REPUBLIKA.CO.ID, JAKARTA -- Wakil Ketua DPR Fahri Hamzah menilai pergantian Ketua DPR harus dilakukan melalui Sidang Paripurna setelah status Setya Novanto menjadi terdakwa dalam kasus hukum. Fahri menegaskan mekanisme pergantian Ketua DPR RI tak bisa mengambil jalan pintas
"Pergantian Ketua DPR dilakukan di paripurna nanti misalnya sudah jadi terdakwa, dan status hukum tersebut diminta konfirmasi ke penegak hukum," kata Fahri di Gedung Nusantara III, Jakarta, Rabu (22/11).

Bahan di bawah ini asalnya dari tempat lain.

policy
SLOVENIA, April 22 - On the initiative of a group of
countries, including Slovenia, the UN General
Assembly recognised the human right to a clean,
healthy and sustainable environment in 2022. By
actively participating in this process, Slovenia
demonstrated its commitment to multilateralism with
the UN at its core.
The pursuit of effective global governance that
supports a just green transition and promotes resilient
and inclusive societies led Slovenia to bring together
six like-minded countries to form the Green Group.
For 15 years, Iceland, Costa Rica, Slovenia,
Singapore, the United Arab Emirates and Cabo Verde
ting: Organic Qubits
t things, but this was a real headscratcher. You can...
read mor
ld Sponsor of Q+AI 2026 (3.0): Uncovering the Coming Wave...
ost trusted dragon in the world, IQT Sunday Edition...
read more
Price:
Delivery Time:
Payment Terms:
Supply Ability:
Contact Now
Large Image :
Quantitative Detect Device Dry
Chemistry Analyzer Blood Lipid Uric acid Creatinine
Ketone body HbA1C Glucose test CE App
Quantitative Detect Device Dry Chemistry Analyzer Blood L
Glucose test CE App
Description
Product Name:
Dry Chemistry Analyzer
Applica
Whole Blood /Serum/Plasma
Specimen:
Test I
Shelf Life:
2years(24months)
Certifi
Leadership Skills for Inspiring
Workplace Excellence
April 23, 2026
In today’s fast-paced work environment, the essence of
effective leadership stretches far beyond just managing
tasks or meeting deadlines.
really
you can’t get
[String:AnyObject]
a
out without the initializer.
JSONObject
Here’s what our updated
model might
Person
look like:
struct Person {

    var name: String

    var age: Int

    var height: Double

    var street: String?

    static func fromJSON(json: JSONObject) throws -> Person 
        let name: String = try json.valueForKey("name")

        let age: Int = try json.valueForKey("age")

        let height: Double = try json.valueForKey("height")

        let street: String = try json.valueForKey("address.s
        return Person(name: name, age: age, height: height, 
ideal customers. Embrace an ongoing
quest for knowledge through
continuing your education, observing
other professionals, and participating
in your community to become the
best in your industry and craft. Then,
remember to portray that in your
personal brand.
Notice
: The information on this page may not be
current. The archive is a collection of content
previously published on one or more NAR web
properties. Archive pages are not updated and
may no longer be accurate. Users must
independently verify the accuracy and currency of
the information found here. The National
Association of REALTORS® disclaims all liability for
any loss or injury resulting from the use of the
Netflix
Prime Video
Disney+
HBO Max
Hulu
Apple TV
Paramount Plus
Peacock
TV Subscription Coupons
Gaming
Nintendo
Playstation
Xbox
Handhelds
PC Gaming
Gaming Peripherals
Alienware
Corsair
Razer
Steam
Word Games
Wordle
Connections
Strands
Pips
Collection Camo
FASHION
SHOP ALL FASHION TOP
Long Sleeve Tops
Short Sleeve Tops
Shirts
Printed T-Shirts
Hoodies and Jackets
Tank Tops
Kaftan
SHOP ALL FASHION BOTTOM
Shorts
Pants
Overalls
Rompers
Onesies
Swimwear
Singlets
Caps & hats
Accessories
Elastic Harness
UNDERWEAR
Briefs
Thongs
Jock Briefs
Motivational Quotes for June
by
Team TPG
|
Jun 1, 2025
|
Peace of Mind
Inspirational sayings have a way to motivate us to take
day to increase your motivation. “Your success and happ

Fahri menjelaskan status terdakwa itu diminta konfirmasi ke penegak hukum yang mengirimkan surat ke Mahkamah Kehormatan Dewan (MKD) dan selanjutnya MKD melakukan rapat untuk mengajukan usulan kepada paripurna.
Ia mengatakan usulan MKD kepada Rapat Paripurna DPR merupakan usulan bahwa yang bersangkutan telah berstatus terdakwa maka harus diberhentikan. "Mekanisme di paripurna tidak bisa kita ambil jalan pintas, ada prosedur yang harus dijalani," ujarnya.
Fahri mengatakan dalam UU nomor 17 tahun 2014 tentang MPR, DPR, DPD, dan DPRD (UU MD3) memang disebutkan apabila Ketua DPR jadi terdakwa maka MKD bisa melakukan rapat karena ada laporan dugaan pelanggan etika. Namun itu semua bisa dilakukan kalau yang bersangkutan sudah diperiksa. Kalau tidak bisa diperiksa maka tuduhan pelanggaran tersebut sulit dibuktikan.
"Di DPR, pimpinan kolektif dan kolegial karena secara administrasi urusan Ketua DPR dapat ditangani Wakil Ketua DPR tanpa pembentukan Pelaksana Tugas," katanya.
Dia mengatakan terkait MKD yang akan tetap memproses dugaan pelanggaran etik Novanto, MKD bersifat independen sehingga Pimpinan DPR hanya menembuskan surat pribadi Novanto yang meminta MKD tidak memproses perkaranya.
Menurutnya, perkara yang ditangani MKD bersifat independen sehingga apa yang dilakukan anggota DPR sehingga memengaruhi keputusan MKD bisa dikenakan pelanggaran etik.